Андронник отбросил мушкет, и игла шприца вошла ровно в вену, а киборг выдавил весь транквилизатор прямо в шею. Вещество сковало разум, эмоциональный лёд бесконечного хлада выплеснулся из глубин разума, вызывая оледенение души. В этот момент Данте осознал, что не только смерть дарует освобождение, но когда «мороз» сжал сердце капитана, завладел его душой, он понял, что сделал правильный выбор. Голос, ранее его донимавший отступил, а существо растворилось в воздухе, напоследок прошептав:

«– Я ещё вернусь».

Наконец-то, он ощутил покой.

Глава 23. Господин «Ледяное Сердце»

Рим. Неделю спустя.

Большой город простирается за пределами небольшого балконного перешейка, по которому идёт группа людей. Огромное массивное серое здание высится среди одиннадцатиэтажных блочных зданий, уподобляясь гиганту среди обычных людей, став оплотом одного из органов имперской власти. Сам же град на семи холмах окончательно принял облик серого монолита и сосредоточением воплощения всех идеалов и мыслей Канцлера.

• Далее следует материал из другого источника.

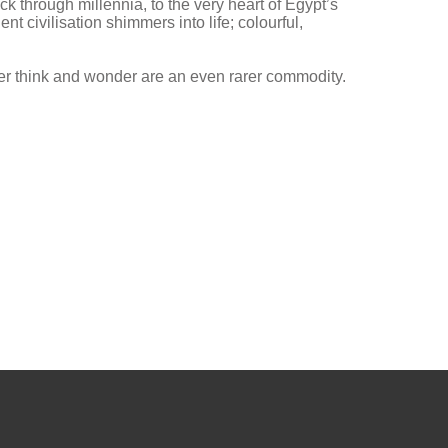
k through millennia, to the very heart of Egypt’s
t civilisation shimmers into life; colourful,
der think and wonder are an even rarer commodity.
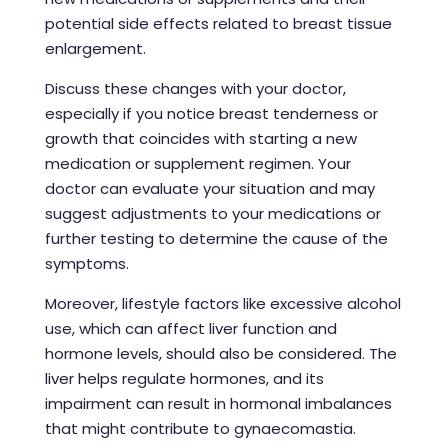
potential side effects related to breast tissue
enlargement.
Discuss these changes with your doctor,
especially if you notice breast tenderness or
growth that coincides with starting a new
medication or supplement regimen. Your
doctor can evaluate your situation and may
suggest adjustments to your medications or
further testing to determine the cause of the
symptoms.
Moreover, lifestyle factors like excessive alcohol
use, which can affect liver function and
hormone levels, should also be considered. The
liver helps regulate hormones, and its
impairment can result in hormonal imbalances
that might contribute to gynaecomastia.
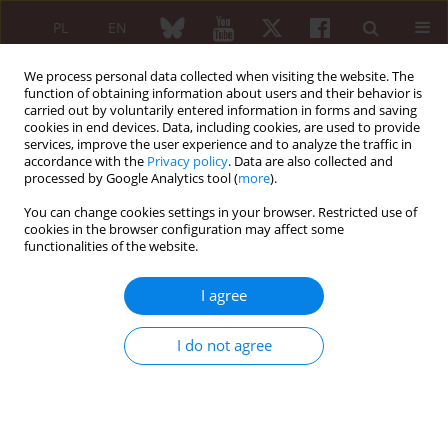
PL
EN
We process personal data collected when visiting the website. The
function of obtaining information about users and their behavior is
carried out by voluntarily entered information in forms and saving
cookies in end devices. Data, including cookies, are used to provide
services, improve the user experience and to analyze the traffic in
accordance with the
Privacy policy
. Data are also collected and
processed by Google Analytics tool (
more
).
Keyword
World Arthritis Day
You can change cookies settings in your browser. Restricted use of
cookies in the browser configuration may affect some
functionalities of the website.
EDITORIAL ARTICLE
A multidisciplinary approach towards chronic
I agree
rheumatic diseases
Jolanta Grygielska
,
Bożena Moskalewicz
I do not agree
Reumatologia 2010;48(2):73-80
Abstract
Article
(PDF)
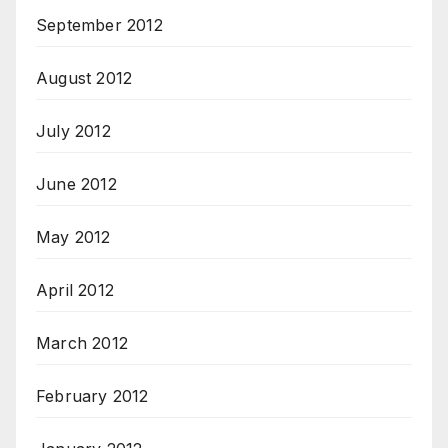
September 2012
August 2012
July 2012
June 2012
May 2012
April 2012
March 2012
February 2012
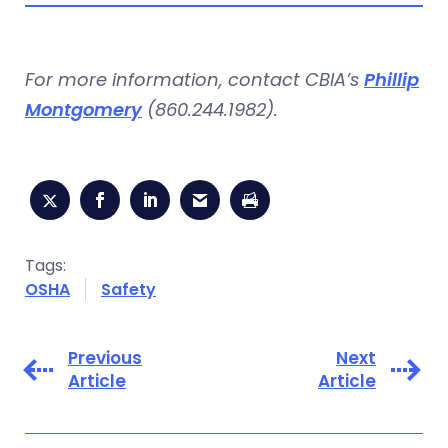
For more information, contact CBIA’s
Phillip
Montgomery
(860.244.1982).
Tags:
OSHA
Safety
Previous
Next
Article
Article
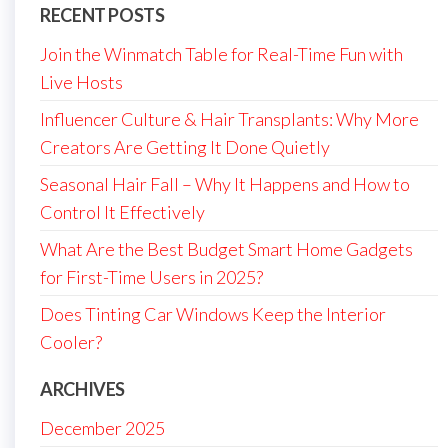
RECENT POSTS
Join the Winmatch Table for Real-Time Fun with
Live Hosts
Influencer Culture & Hair Transplants: Why More
Creators Are Getting It Done Quietly
Seasonal Hair Fall – Why It Happens and How to
Control It Effectively
What Are the Best Budget Smart Home Gadgets
for First-Time Users in 2025?
Does Tinting Car Windows Keep the Interior
Cooler?
ARCHIVES
December 2025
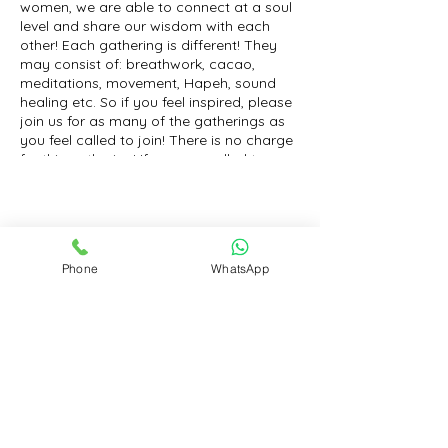
women, we are able to connect at a soul
level and share our wisdom with each
other! Each gathering is different! They
may consist of: breathwork, cacao,
meditations, movement, Hapeh, sound
healing etc. So if you feel inspired, please
join us for as many of the gatherings as
you feel called to join! There is no charge
for this gathering! If you are called to
leave a love donation, than I will gladly
receive with an open heart! Much love to
you!
Share this event
Phone
WhatsApp
Contact
Book an Appointment for a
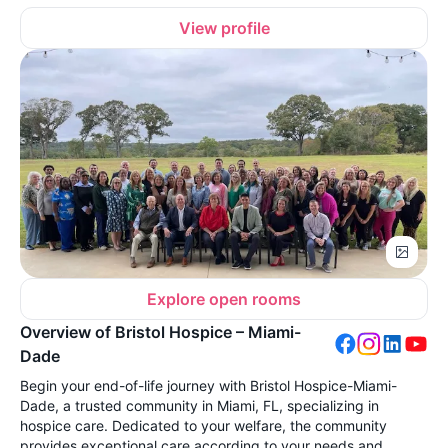
View profile
Explore open rooms
Overview of Bristol Hospice – Miami-
Dade
Begin your end-of-life journey with Bristol Hospice-Miami-
Dade, a trusted community in Miami, FL, specializing in
hospice care. Dedicated to your welfare, the community
provides exceptional care according to your needs and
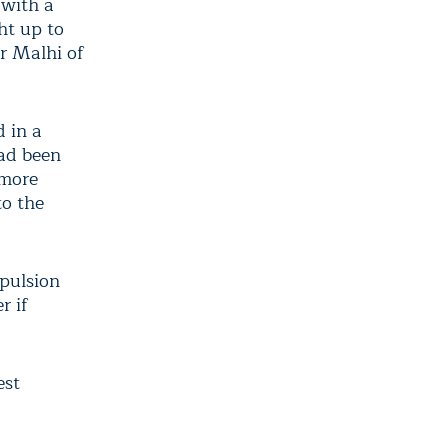
 with a
ht up to
r Malhi of
 in a
had been
 more
to the
opulsion
r if
est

– Как вам здесь? – спросил мужчина, на котором строгий классический костюм. – Не правда ли вид с Цитадели инспекторского главного управления прекрасен?

Все, кто были на длинном балконе, посмотрели вдаль, на запад, думая, что же сейчас может происходить в городе. Город с западной стороны медленно, но верно продолжает утопать в золотисто-огненном пожарище уходящего солнца.

Один из присутствующих так же устремил свой взор вглубь града, утопающего в золоте. Лёд его зелёных очей смотрит то здесь, то там по полотну столицы, а «затвердевшее» сознание помышляет о том, что там может быть. Там, в Риме сейчас течёт размеренная тихая жизнь – дети играют на площадках, семьи спешат в магазины, чтобы купить товаров на неделю, усталые мужья и жёны возвращаются с работы домой, к родным. Для того, чей мертвенно-душевный взгляд стремится в городские дали, вкусить жизни обычных людей – с семьёй и простой работой, рутинными заботами и несложным весельем есть сокровенная мечта, которая ютится в закромах разбитой души, напоминая о том, кем был этот человек.

– Данте, как тебе? – вопрошает высокий мужчина с чёрными волосами, опускающимися на плечи, обличённый в кожаное пальто до колен; сам спросивший окружён четырьмя рослыми мужиками в штатском, под пиджаком каждого из которых покоятся пистолеты.

– Прекрасно, – ответил Валерон, когда на поверхности его глаз засияло солнце; ему кажется, что небесное светило проникает в саму суть души, хоть немного её обогревая завораживающим зрелищем.

Данте поднял ладонь и всмотрелся в неё, думая он это или уже другой человек. Всё произошло слишком быстро для его сознания, слишком удивительно и неповторимо. Ещё недавно его что-то беспокоило, волновало и терзало, а теперь в душе завывает вьюга, а сердце словно покрылось толщей пакового льда и теперь все чувства, все устремления его будто бы вморожены. Только одно его волнует – чтобы не повторилось того, что стало причиной его эмоционального вырождения. Он ещё чувствует, будто что-то терзает его изнутри, рвётся наружу нечто тёмное и жуткое, но работа транквилизатора сдерживает это, при этом заглушая все остальные эмоции.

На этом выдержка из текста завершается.